RADIO 2 - WAKE UP TO WOGAN
“I feel that the programme is becoming very smutty. Terry Wogan is turning into a dirty old man. It’s time he was taken off air.”

RADIO - GENERAL
“I believe that the BBC is responsible for the increasing gap between the rich and the poor in this country because it pays its presenters too much.”
BBC LONDON 94.9

BBC1 - NEWS AT 10
Re. Ethiopian crisis: “I found the pictures depicting starving children deeply distressing and totally unnecessary.”

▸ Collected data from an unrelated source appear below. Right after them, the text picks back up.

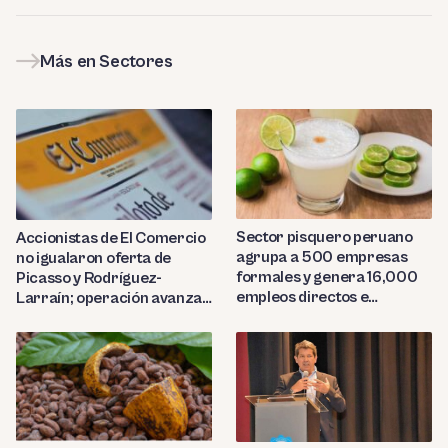
Más en Sectores
Sector pisquero peruano
Accionistas de El Comercio
agrupa a 500 empresas
no igualaron oferta de
formales y genera 16,000
Picasso y Rodríguez-
empleos directos e
Larraín; operación avanza
indirectos
hacia Indecopi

What sort of cunt, when faced with a choice beteen “worrying about it” and “ignoring it”, chooses “trying to get someone else to ignore it for them”?

BBC1 - BREAKFAST NEWS
“It was a disgrace that the presenters did not wear black armbands when discussing the deaths of the troops in Afghanistan.”

Perhaps the presenters were Welsh and the troops who died were English so they didn’t feel they deserved special treatment over all the other thousands of people who died that day? Or maybe the presenters were from Cheltenham but the troops were from Gloucester? There’ll be a very good reason, anyway.

NEWS - GENERAL
“I am sick of the BBC reporting on famine and poverty in third world countries.”

“There is far too much on the news about issues in countries that have very little relevance to people in the UK, such as Ethiopia and India. Viewers want to hear about news that affects us directly.”

Here’s some: Everyone you know secretly wants you to fuck off. Even your mum.

BBC YOUNG MUSICIAN OF THE YEAR
Felt that there was insufficient time given to the performances. “I was crying at the end of the final as I was so disappointed.”

DOCTOR WHO
“I would like a story to be created about Easter eggs being eaten and force fields being created.”

Someone deserves a medal for keeping a straight face here. I’m not sure whether it’s the caller or the person who logged it.

EASTENDERS
Felt that scenes of a violent nature were inappropriate. “There was a scene with a knife which was very disturbing. One character was stabbing a tub of butter. This was very insensitive.”

We need positive butter role-models for our kids. People who spread the stuff using sponges and teatowels maybe.

WEATHER
Annoyed that metric measurements are used rather than Imperial. “People do not understand when the BBC uses metric measurements, so why does it continue to be used? If the temperature is said to be 27, what is that?”

You’ll be pleased to know that the embolism that’ll finish you off is inching its way along an artery RIGHT NOW. Good old inches.